* [EXERCISE]:
Exactly the lines from the opening of the data through the line containing "Ya, Kontraktor Hydrant" should be reproduced, please, with nothing added.

* [INPUT]:
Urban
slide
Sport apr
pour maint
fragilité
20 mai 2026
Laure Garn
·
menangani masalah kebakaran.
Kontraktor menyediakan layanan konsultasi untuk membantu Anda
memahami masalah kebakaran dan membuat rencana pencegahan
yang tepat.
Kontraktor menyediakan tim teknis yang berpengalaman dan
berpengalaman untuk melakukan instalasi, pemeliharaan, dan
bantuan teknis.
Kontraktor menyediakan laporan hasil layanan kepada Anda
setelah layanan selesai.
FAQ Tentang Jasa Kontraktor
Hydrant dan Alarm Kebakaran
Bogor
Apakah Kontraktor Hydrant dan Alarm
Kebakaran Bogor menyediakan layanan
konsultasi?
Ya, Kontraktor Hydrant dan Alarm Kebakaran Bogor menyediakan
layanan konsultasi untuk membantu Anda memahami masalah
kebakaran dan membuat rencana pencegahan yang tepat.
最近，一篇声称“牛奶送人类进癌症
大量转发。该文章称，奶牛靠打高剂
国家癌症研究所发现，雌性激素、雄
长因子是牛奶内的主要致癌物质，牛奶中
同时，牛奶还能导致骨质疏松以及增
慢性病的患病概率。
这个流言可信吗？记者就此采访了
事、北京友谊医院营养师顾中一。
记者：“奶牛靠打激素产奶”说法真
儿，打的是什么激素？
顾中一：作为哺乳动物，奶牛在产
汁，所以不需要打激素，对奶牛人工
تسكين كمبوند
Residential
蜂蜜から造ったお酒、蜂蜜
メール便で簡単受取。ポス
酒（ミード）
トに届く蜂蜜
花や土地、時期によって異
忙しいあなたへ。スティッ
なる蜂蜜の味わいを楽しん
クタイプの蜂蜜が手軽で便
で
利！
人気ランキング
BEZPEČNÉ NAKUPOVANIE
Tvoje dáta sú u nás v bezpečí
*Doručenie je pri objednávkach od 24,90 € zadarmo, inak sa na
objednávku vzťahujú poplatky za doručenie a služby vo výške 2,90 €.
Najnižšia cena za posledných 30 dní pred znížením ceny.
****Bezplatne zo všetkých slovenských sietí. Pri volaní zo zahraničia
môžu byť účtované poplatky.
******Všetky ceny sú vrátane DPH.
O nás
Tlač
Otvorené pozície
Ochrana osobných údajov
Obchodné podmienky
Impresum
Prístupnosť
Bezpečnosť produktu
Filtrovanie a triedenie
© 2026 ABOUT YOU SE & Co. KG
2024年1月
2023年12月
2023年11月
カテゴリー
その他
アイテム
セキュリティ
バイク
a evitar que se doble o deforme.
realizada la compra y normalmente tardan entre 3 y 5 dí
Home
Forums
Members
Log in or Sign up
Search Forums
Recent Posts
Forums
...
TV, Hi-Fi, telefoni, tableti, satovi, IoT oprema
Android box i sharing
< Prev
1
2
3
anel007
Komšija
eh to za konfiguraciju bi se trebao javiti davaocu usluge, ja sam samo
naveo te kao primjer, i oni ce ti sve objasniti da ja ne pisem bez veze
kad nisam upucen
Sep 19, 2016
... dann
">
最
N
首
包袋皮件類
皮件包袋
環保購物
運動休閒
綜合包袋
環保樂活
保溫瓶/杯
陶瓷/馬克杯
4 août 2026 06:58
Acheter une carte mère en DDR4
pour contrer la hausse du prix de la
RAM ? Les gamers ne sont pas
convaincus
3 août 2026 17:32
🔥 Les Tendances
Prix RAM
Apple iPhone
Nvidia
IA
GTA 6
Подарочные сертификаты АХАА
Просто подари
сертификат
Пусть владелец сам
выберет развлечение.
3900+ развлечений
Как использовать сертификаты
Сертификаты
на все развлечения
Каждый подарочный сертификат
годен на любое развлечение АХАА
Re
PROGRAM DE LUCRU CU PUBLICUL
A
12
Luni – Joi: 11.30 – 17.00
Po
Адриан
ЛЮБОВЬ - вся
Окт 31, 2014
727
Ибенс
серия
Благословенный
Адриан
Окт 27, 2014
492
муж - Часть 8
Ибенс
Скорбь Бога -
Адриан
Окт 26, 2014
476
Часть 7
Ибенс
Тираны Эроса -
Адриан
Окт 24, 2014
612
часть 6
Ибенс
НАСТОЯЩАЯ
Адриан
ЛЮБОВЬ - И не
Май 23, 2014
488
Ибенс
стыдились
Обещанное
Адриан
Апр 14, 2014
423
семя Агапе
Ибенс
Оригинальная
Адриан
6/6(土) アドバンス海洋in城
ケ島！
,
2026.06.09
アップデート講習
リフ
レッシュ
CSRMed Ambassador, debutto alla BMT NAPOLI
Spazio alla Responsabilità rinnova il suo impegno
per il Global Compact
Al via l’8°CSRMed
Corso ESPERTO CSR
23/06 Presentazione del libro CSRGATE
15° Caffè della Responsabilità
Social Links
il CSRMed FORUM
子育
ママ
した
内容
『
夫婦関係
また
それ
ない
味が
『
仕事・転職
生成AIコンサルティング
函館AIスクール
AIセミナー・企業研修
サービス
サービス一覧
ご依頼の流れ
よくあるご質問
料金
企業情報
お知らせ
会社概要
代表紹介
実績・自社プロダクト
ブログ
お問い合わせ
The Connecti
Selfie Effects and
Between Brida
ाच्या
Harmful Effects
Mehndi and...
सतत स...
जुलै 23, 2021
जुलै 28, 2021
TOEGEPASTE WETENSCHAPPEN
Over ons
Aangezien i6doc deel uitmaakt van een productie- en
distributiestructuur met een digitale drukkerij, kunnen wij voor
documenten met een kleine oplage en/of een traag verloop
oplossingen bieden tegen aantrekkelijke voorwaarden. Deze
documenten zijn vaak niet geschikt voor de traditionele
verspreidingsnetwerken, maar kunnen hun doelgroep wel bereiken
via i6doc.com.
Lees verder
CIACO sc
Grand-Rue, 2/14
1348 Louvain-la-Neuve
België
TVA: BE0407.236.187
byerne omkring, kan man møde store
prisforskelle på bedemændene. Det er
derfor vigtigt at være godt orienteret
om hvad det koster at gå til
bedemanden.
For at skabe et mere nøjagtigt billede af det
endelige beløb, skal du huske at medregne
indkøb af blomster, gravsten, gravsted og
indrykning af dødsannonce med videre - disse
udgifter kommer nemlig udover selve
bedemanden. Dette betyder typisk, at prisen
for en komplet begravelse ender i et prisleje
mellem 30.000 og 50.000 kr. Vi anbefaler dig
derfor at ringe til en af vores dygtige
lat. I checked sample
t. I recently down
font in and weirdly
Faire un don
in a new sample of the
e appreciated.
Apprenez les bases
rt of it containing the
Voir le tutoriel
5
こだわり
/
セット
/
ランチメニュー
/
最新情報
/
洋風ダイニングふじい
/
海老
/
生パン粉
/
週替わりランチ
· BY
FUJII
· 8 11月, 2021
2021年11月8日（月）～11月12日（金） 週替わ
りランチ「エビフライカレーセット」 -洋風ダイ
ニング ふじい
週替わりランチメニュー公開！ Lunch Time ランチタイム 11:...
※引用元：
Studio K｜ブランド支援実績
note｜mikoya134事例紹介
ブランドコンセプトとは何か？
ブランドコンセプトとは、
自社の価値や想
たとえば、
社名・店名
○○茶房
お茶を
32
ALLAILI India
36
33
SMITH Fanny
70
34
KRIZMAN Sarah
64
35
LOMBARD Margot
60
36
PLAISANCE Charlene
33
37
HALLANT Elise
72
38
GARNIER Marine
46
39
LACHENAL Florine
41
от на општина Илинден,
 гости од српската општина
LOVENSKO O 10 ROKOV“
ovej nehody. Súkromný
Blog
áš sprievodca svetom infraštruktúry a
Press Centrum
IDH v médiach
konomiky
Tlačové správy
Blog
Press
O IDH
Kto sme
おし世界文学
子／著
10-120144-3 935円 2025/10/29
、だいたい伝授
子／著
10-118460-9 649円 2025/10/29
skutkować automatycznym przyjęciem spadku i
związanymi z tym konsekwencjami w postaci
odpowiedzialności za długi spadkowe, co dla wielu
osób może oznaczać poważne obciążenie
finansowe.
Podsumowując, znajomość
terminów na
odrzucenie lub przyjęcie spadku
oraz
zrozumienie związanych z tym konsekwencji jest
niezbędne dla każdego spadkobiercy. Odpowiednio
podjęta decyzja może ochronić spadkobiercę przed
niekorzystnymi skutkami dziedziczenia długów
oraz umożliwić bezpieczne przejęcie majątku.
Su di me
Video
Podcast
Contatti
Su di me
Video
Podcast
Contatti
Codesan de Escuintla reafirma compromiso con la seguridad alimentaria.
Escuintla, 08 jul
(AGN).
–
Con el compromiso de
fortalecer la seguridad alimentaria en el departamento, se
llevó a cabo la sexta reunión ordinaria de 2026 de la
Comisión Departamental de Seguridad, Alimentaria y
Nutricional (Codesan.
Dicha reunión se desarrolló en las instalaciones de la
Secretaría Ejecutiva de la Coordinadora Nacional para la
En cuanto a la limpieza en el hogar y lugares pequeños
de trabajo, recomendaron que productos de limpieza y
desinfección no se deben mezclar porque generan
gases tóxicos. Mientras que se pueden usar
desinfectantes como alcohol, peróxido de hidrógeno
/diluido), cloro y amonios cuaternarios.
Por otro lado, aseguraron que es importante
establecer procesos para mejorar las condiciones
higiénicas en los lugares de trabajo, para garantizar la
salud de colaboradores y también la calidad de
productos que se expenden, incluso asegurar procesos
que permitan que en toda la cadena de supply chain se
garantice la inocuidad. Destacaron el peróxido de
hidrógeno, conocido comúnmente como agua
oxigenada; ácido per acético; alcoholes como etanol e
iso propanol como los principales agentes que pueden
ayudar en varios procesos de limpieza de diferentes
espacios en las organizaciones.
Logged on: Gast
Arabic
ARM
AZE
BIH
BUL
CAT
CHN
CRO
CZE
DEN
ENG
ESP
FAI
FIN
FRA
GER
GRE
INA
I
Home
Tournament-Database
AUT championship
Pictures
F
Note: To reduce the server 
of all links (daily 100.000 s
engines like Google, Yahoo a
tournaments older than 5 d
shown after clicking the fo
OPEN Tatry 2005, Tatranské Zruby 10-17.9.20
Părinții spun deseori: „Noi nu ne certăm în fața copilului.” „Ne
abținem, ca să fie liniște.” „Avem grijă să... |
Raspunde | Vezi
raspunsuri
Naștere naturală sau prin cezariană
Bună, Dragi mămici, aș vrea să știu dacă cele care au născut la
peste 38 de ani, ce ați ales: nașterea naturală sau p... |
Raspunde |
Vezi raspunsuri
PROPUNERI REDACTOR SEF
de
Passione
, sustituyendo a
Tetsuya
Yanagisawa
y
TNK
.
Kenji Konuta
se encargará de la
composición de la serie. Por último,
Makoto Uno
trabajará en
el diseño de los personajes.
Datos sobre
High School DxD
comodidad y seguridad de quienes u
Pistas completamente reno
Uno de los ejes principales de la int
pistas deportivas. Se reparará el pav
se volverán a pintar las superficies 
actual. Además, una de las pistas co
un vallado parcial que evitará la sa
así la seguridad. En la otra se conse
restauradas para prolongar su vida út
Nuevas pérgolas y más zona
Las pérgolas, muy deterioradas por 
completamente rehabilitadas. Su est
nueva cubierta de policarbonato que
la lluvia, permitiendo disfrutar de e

* [ANSWER SECTION]:
Urban
slide
Sport apr
pour maint
fragilité
20 mai 2026
Laure Garn
·
menangani masalah kebakaran.
Kontraktor menyediakan layanan konsultasi untuk membantu Anda
memahami masalah kebakaran dan membuat rencana pencegahan
yang tepat.
Kontraktor menyediakan tim teknis yang berpengalaman dan
berpengalaman untuk melakukan instalasi, pemeliharaan, dan
bantuan teknis.
Kontraktor menyediakan laporan hasil layanan kepada Anda
setelah layanan selesai.
FAQ Tentang Jasa Kontraktor
Hydrant dan Alarm Kebakaran
Bogor
Apakah Kontraktor Hydrant dan Alarm
Kebakaran Bogor menyediakan layanan
konsultasi?
Ya, Kontraktor Hydrant dan Alarm Kebakaran Bogor menyediakan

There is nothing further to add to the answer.